In 1966, Windham moved into a house haunted by a ghost they named Jeffery. According to her family, Jeffery could be heard walking around seemingly empty rooms and occasionally moved object around. Windham became interested in other hauntings and eventually wrote her first book, 13 Alabama Ghosts and Jeffery, collecting ghost stories from around the state. It became a hit and was followed by 13 Georgia Ghosts and Jeffery, 13 Mississippi Ghosts and Jeffrey, Jeffery Introduces 13 More Southern Ghosts, and several others.

I'm a writer, one who dwells on ghosts and creepy things, so maybe it's no surprise that I still remember my school library's oversized edition of 13 Alabama Ghosts with its heavy-duty, avocado green cover. But it needed that heavy-duty cover because it was in near-constant circulation, passed from student to student, poured over and whispered about.

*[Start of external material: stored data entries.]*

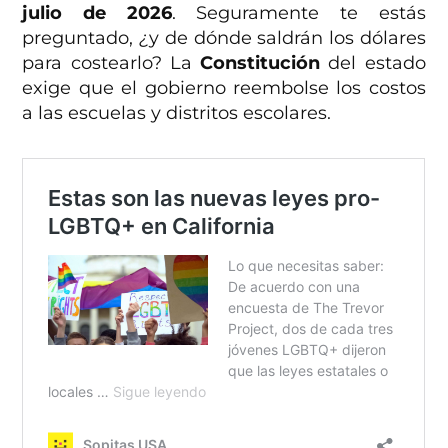
julio de 2026
. Seguramente te estás
preguntado,
¿
y de dónde saldrán los dólares
para costearlo? La
Constitución
del estado
exige que el gobierno reembolse los costos
a las escuelas y distritos escolares.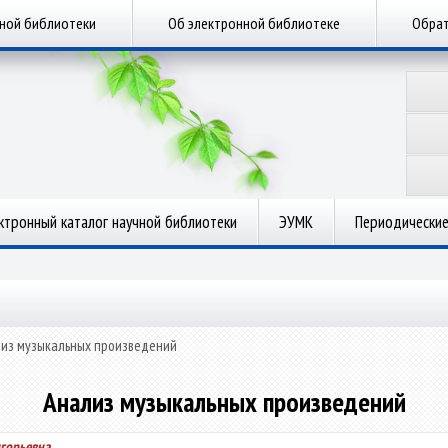
чной библиотеки
Об электронной библиотеке
Обрат
ктронный каталог научной библиотеки
ЭУМК
Периодические
из музыкальных произведений
Анализ музыкальных произведений
игорьевна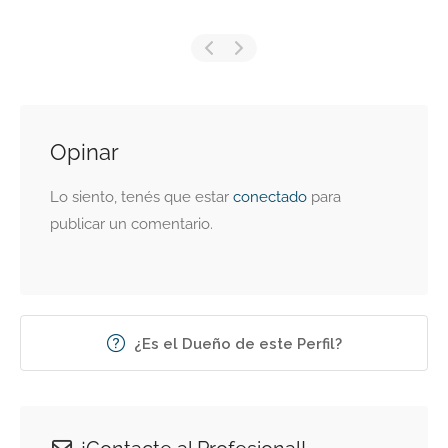
Opinar
Lo siento, tenés que estar
conectado
para
publicar un comentario.
¿Es el Dueño de este Perfil?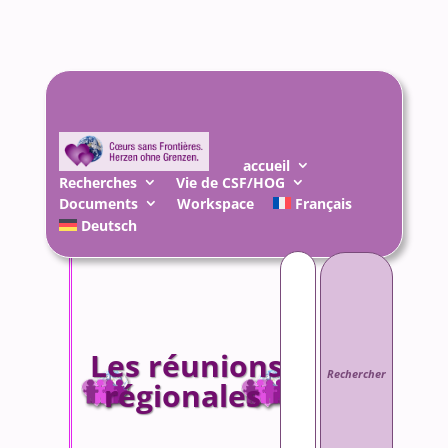
accueil
Recherches
Vie de CSF/HOG
Documents
Workspace
Français
Deutsch
Rechercher :
Les réunions
régionales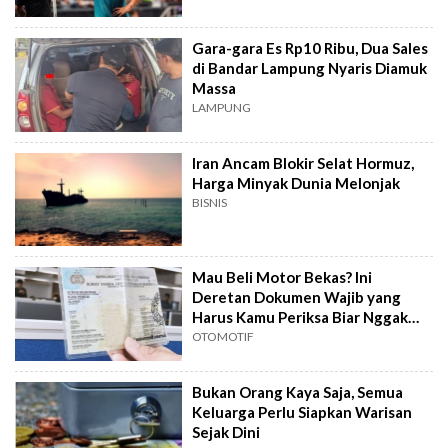
Gara-gara Es Rp10 Ribu, Dua Sales
di Bandar Lampung Nyaris Diamuk
Massa
LAMPUNG
Iran Ancam Blokir Selat Hormuz,
Harga Minyak Dunia Melonjak
BISNIS
Mau Beli Motor Bekas? Ini
Deretan Dokumen Wajib yang
Harus Kamu Periksa Biar Nggak
Ketipu
OTOMOTIF
Bukan Orang Kaya Saja, Semua
Keluarga Perlu Siapkan Warisan
Sejak Dini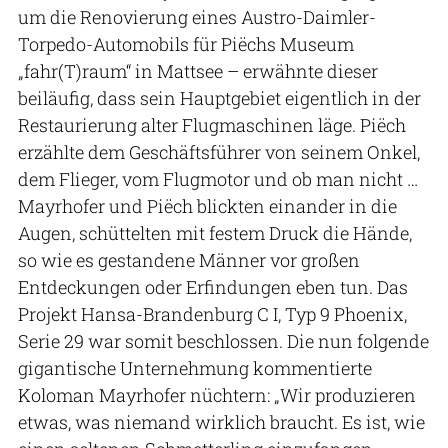
um die Renovierung eines Austro-Daimler-
Torpedo-Automobils für Piëchs Museum
„fahr(T)raum“ in Mattsee – erwähnte dieser
beiläufig, dass sein Hauptgebiet eigentlich in der
Restaurierung alter Flugmaschinen läge. Piëch
erzählte dem Geschäftsführer von seinem Onkel,
dem Flieger, vom Flugmotor und ob man nicht …
Mayrhofer und Piëch blickten einander in die
Augen, schüttelten mit festem Druck die Hände,
so wie es gestandene Männer vor großen
Entdeckungen oder Erfindungen eben tun. Das
Projekt Hansa-Brandenburg C I, Typ 9 Phoenix,
Serie 29 war somit beschlossen. Die nun folgende
gigantische Unternehmung kommentierte
Koloman Mayrhofer nüchtern: „Wir produzieren
etwas, was niemand wirklich braucht. Es ist, wie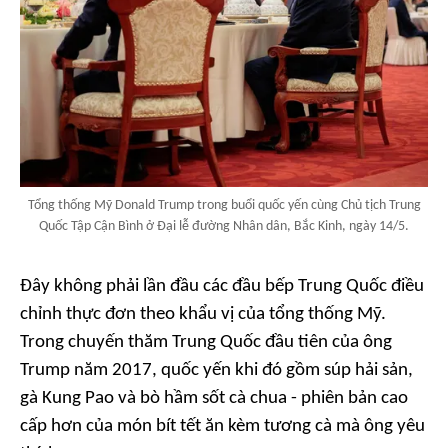
Tổng thống Mỹ Donald Trump trong buổi quốc yến cùng Chủ tịch Trung
Quốc Tập Cận Bình ở Đại lễ đường Nhân dân, Bắc Kinh, ngày 14/5.
Đây không phải lần đầu các đầu bếp Trung Quốc điều
chỉnh thực đơn theo khẩu vị của tổng thống Mỹ.
Trong chuyến thăm Trung Quốc đầu tiên của ông
Trump năm 2017, quốc yến khi đó gồm súp hải sản,
gà Kung Pao và bò hầm sốt cà chua - phiên bản cao
cấp hơn của món bít tết ăn kèm tương cà mà ông yêu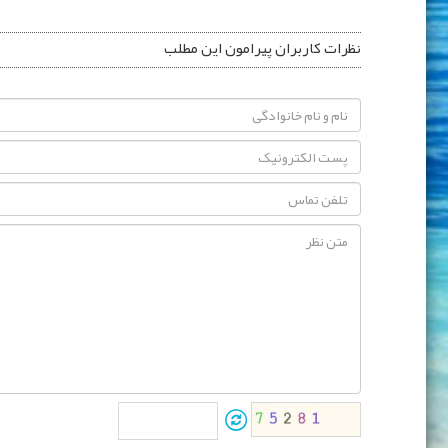
نظرات کاربران پیرامون این مطلب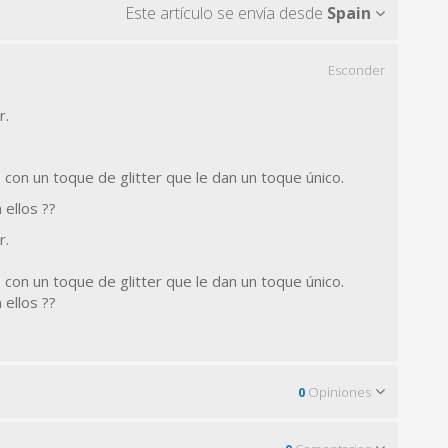
Este artículo se envía desde
Spain
Esconder
r.
 con un toque de glitter que le dan un toque único.
 ellos ??
r.
 con un toque de glitter que le dan un toque único.
 ellos ??
0
Opiniones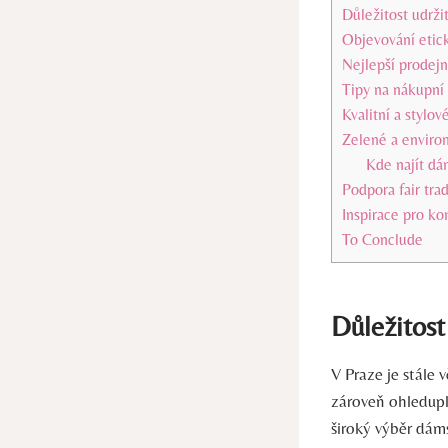
Důležitost udrži
Objevování etic
Nejlepší prodejn
Tipy na nákupní 
Kvalitní a stylo
Zelené a enviro
Kde najít dá
Podpora fair tra
Inspirace pro k
To Conclude
Důležitost
V Praze je stále 
zároveň ohledupl
široký výběr dám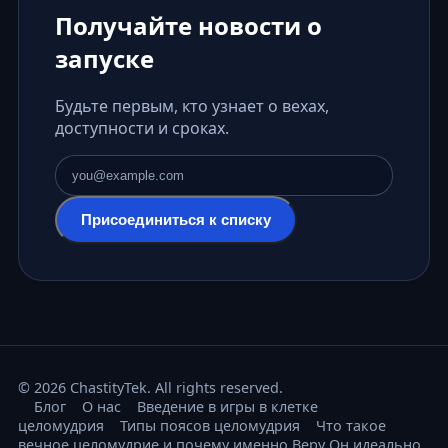
Получайте новости о
запуске
Будьте первым, кто узнает о вехах,
доступности и сроках.
Адрес электронной почты
Присоединиться к списку
© 2026 ChastityTek. All rights reserved.
Блог
О нас
Введение в игры в клетке
целомудрия
Типы поясов целомудрия
Что такое
вечное целомудрие и почему именно Веру Он идеально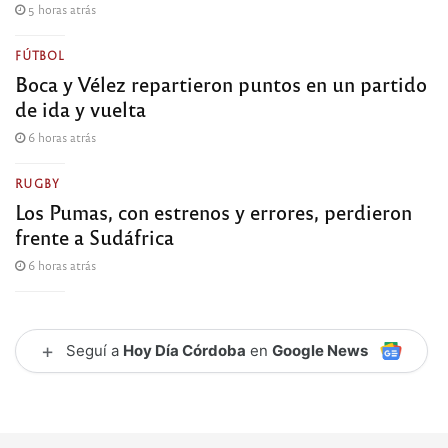
5 horas atrás
FÚTBOL
Boca y Vélez repartieron puntos en un partido
de ida y vuelta
6 horas atrás
RUGBY
Los Pumas, con estrenos y errores, perdieron
frente a Sudáfrica
6 horas atrás
+
Seguí a
Hoy Día Córdoba
en
Google News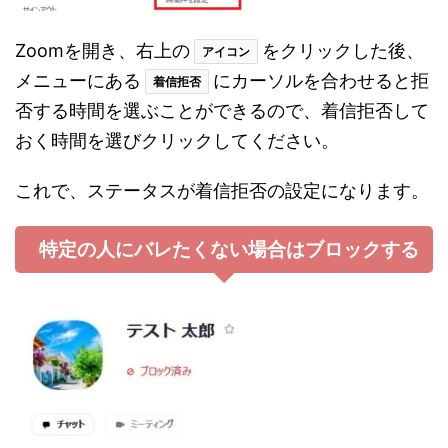
Zoomを開き、右上の
をクリックした後、
アイコン
メニューにある
にカーソルを合わせると拒
着信拒否
否する時間を選ぶことができるので、着信拒否して
おく時間を選びクリックしてください。
これで、ステータスが着信拒否の設定になります。
特定の人にバレたくない場合はブロックする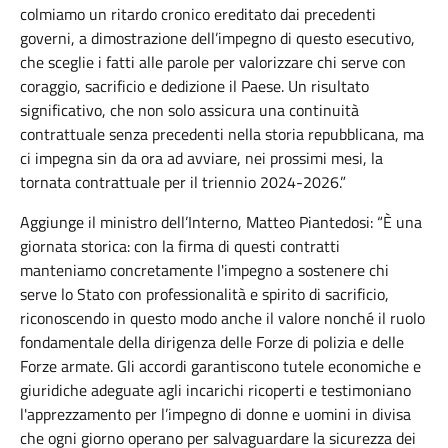
colmiamo un ritardo cronico ereditato dai precedenti
governi, a dimostrazione dell’impegno di questo esecutivo,
che sceglie i fatti alle parole per valorizzare chi serve con
coraggio, sacrificio e dedizione il Paese. Un risultato
significativo, che non solo assicura una continuità
contrattuale senza precedenti nella storia repubblicana, ma
ci impegna sin da ora ad avviare, nei prossimi mesi, la
tornata contrattuale per il triennio 2024-2026.”
Aggiunge il ministro dell’Interno, Matteo Piantedosi: “È una
giornata storica: con la firma di questi contratti
manteniamo concretamente l'impegno a sostenere chi
serve lo Stato con professionalità e spirito di sacrificio,
riconoscendo in questo modo anche il valore nonché il ruolo
fondamentale della dirigenza delle Forze di polizia e delle
Forze armate. Gli accordi garantiscono tutele economiche e
giuridiche adeguate agli incarichi ricoperti e testimoniano
l'apprezzamento per l’impegno di donne e uomini in divisa
che ogni giorno operano per salvaguardare la sicurezza dei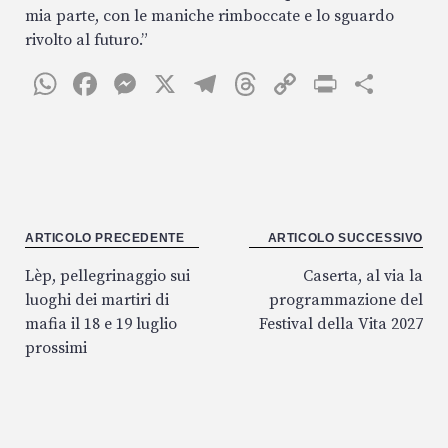
mia parte, con le maniche rimboccate e lo sguardo
rivolto al futuro.”
W
F
M
X
T
T
C
P
C
h
ac
es
el
h
o
ri
o
at
e
se
eg
re
p
nt
n
s
b
n
ra
a
y
di
A
o
ge
m
ds
Li
vi
p
o
r
n
di
Navigazione
ARTICOLO PRECEDENTE
ARTICOLO SUCCESSIVO
articoli
p
k
k
Lèp, pellegrinaggio sui
Caserta, al via la
luoghi dei martiri di
programmazione del
mafia il 18 e 19 luglio
Festival della Vita 2027
prossimi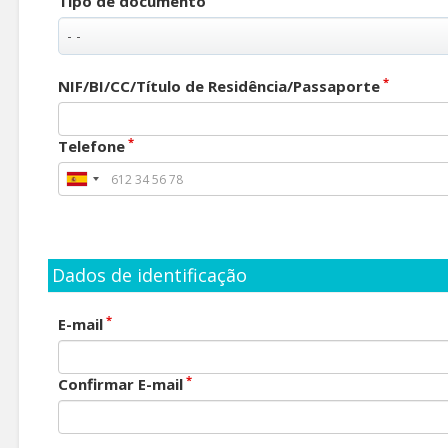
Tipo de documento
*
NIF/BI/CC/Título de Residência/Passaporte
*
Telefone
Dados de identificação
*
E-mail
*
Confirmar E-mail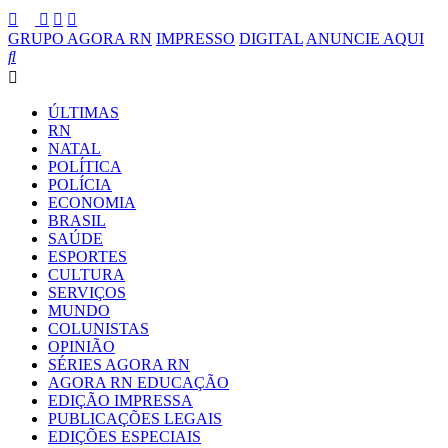
GRUPO AGORA RN
IMPRESSO
DIGITAL
ANUNCIE AQUI
ÚLTIMAS
RN
NATAL
POLÍTICA
POLÍCIA
ECONOMIA
BRASIL
SAÚDE
ESPORTES
CULTURA
SERVIÇOS
MUNDO
COLUNISTAS
OPINIÃO
SÉRIES AGORA RN
AGORA RN EDUCAÇÃO
EDIÇÃO IMPRESSA
PUBLICAÇÕES LEGAIS
EDIÇÕES ESPECIAIS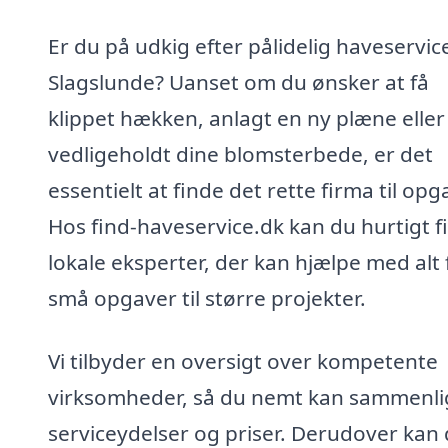
Er du på udkig efter pålidelig haveservice
Slagslunde? Uanset om du ønsker at få
klippet hækken, anlagt en ny plæne eller
vedligeholdt dine blomsterbede, er det
essentielt at finde det rette firma til op
Hos find-haveservice.dk kan du hurtigt f
lokale eksperter, der kan hjælpe med alt 
små opgaver til større projekter.
Vi tilbyder en oversigt over kompetente
virksomheder, så du nemt kan sammenl
serviceydelser og priser. Derudover kan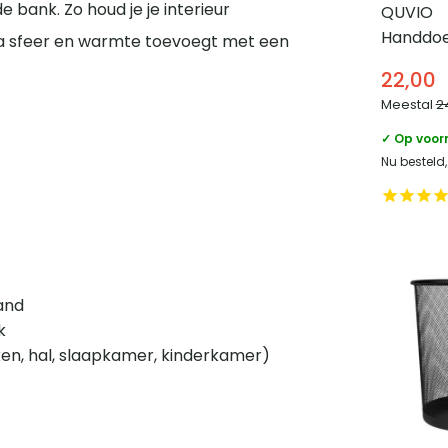
 bank. Zo houd je je interieur
QUVIO
Handdo
xtra sfeer en warmte toevoegt met een
platte 
22,00
ronding 
Meestal
2
Zwart
✓ Op voor
Nu besteld
and
k
en, hal, slaapkamer, kinderkamer)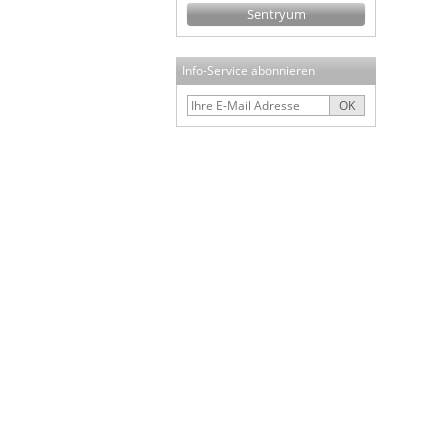
Sentryum
Info-Service abonnieren
OK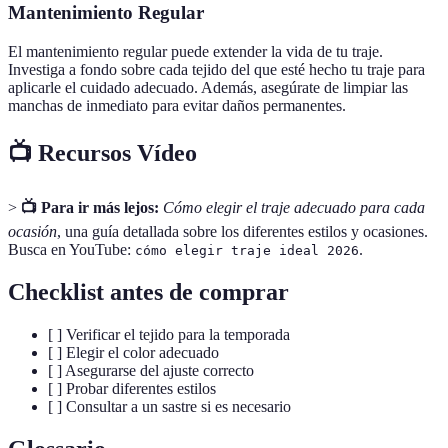
Mantenimiento Regular
El mantenimiento regular puede extender la vida de tu traje.
Investiga a fondo sobre cada tejido del que esté hecho tu traje para
aplicarle el cuidado adecuado. Además, asegúrate de limpiar las
manchas de inmediato para evitar daños permanentes.
📺 Recursos Vídeo
>
📺 Para ir más lejos:
Cómo elegir el traje adecuado para cada
ocasión
, una guía detallada sobre los diferentes estilos y ocasiones.
Busca en YouTube:
.
cómo elegir traje ideal 2026
Checklist antes de comprar
[ ] Verificar el tejido para la temporada
[ ] Elegir el color adecuado
[ ] Asegurarse del ajuste correcto
[ ] Probar diferentes estilos
[ ] Consultar a un sastre si es necesario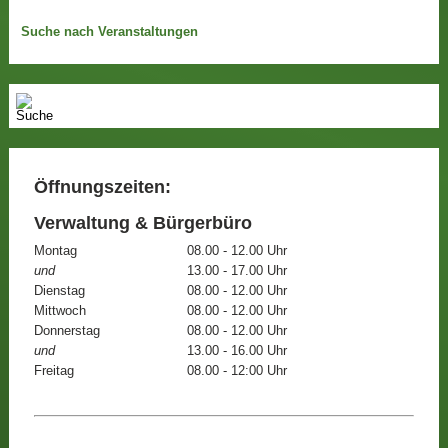
Suche nach Veranstaltungen
Öffnungszeiten:
Verwaltung & Bürgerbüro
Montag
08.00 - 12.00 Uhr
und
13.00 - 17.00 Uhr
Dienstag
08.00 - 12.00 Uhr
Mittwoch
08.00 - 12.00 Uhr
Donnerstag
08.00 - 12.00 Uhr
und
13.00 - 16.00 Uhr
Freitag
08.00 - 12:00 Uhr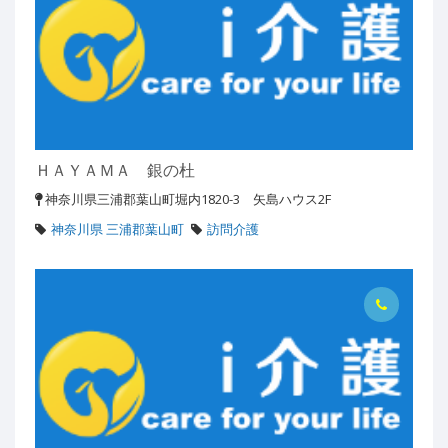
ＨＡＹＡＭＡ 銀の杜
神奈川県三浦郡葉山町堀内1820-3 矢島ハウス2F
神奈川県 三浦郡葉山町
訪問介護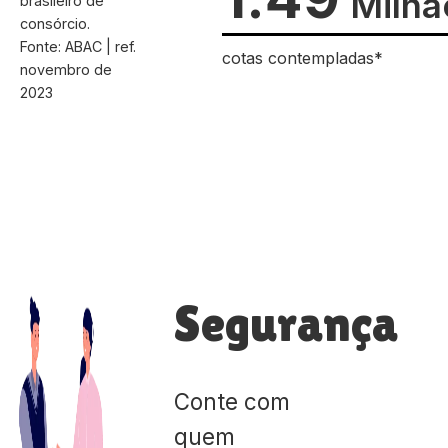
Milhã
brasileiro de
consórcio.
Fonte: ABAC | ref.
cotas contempladas*
novembro de
2023
Segurança
Conte com
quem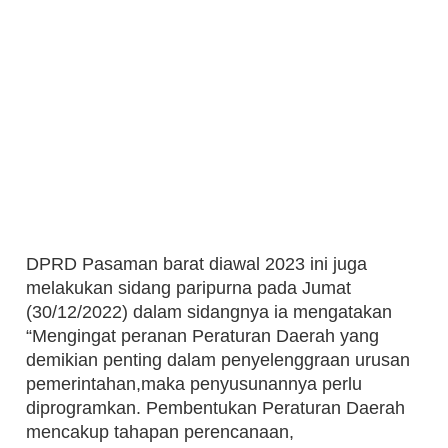
DPRD Pasaman barat diawal 2023 ini juga
melakukan sidang paripurna pada Jumat
(30/12/2022) dalam sidangnya ia mengatakan
“Mengingat peranan Peraturan Daerah yang
demikian penting dalam penyelenggraan urusan
pemerintahan,maka penyusunannya perlu
diprogramkan. Pembentukan Peraturan Daerah
mencakup tahapan perencanaan,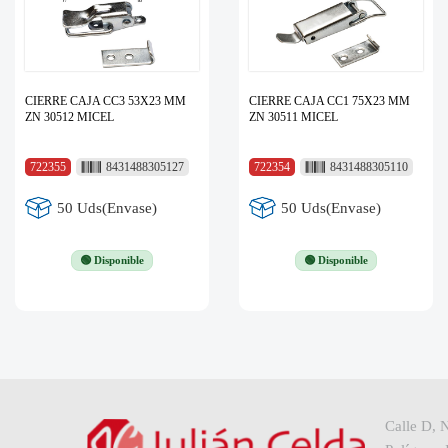
CIERRE CAJA CC3 53X23 MM
CIERRE CAJA CC1 75X23 MM
ZN 30512 MICEL
ZN 30511 MICEL
722355
8431488305127
722354
8431488305110
50 Uds(Envase)
50 Uds(Envase)
🟢 Disponible
🟢 Disponible
Calle D, 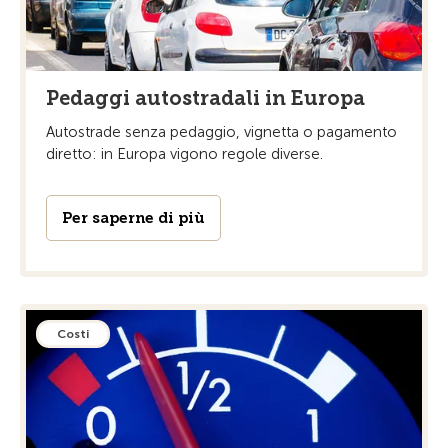
Pedaggi autostradali in Europa
Autostrade senza pedaggio, vignetta o pagamento
diretto: in Europa vigono regole diverse.
Per saperne di più
Costi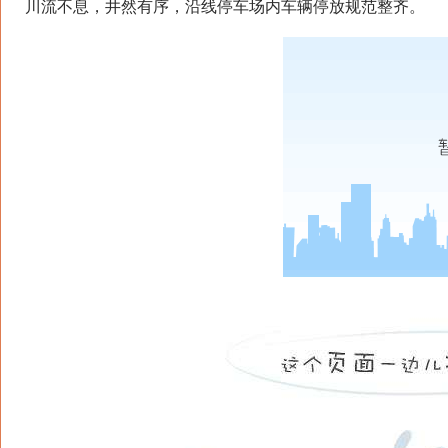
川流不息，井然有序，沿线停车场内车辆停放规范整齐。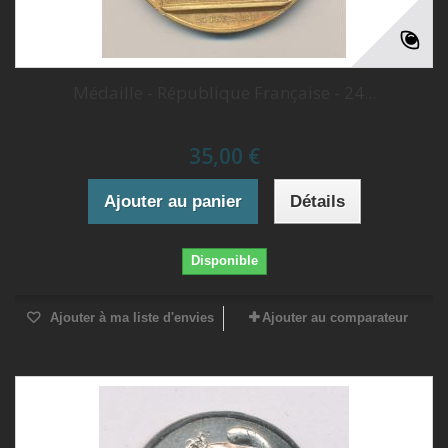
Médaille - République Française - 24...
35,00 €
Ajouter au panier
Détails
Disponible
Ajouter à ma liste d'envies
Ajouter au comparateur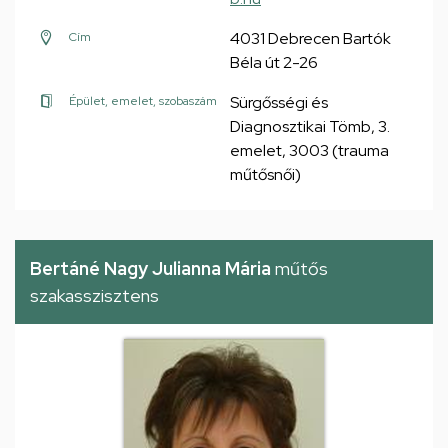
4031 Debrecen Bartók
Cím
Béla út 2-26
Sürgősségi és
Épület, emelet, szobaszám
Diagnosztikai Tömb, 3.
emelet, 3003 (trauma
műtősnői)
Bertáné Nagy Julianna Mária
műtős
szakasszisztens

The books were so popular partially because Windham knew how to tell a great story. A good ghost story is really a romance gone wrong or a a tragedy about justice denied or a harrowing war story. The ghosts and creepy things just highlight the human emotions underneath. But the books were also popular because they were about the people and places around us. The language and character types Windham wrote about were familiar; we could bring them to mind instantly. The cities where her stories took place--Courtland, Newton, Mobile--were places just down the road, places where we shopped or visited family. Reading the sorted, bloody history of your own small corner of the world brings a deep-in-the-bone thrill like nothing else.

Katherine Tucker Windham was a treasure house of stories and a vital link to the past. It hurts that she's gone. The world is a less amazing place without her.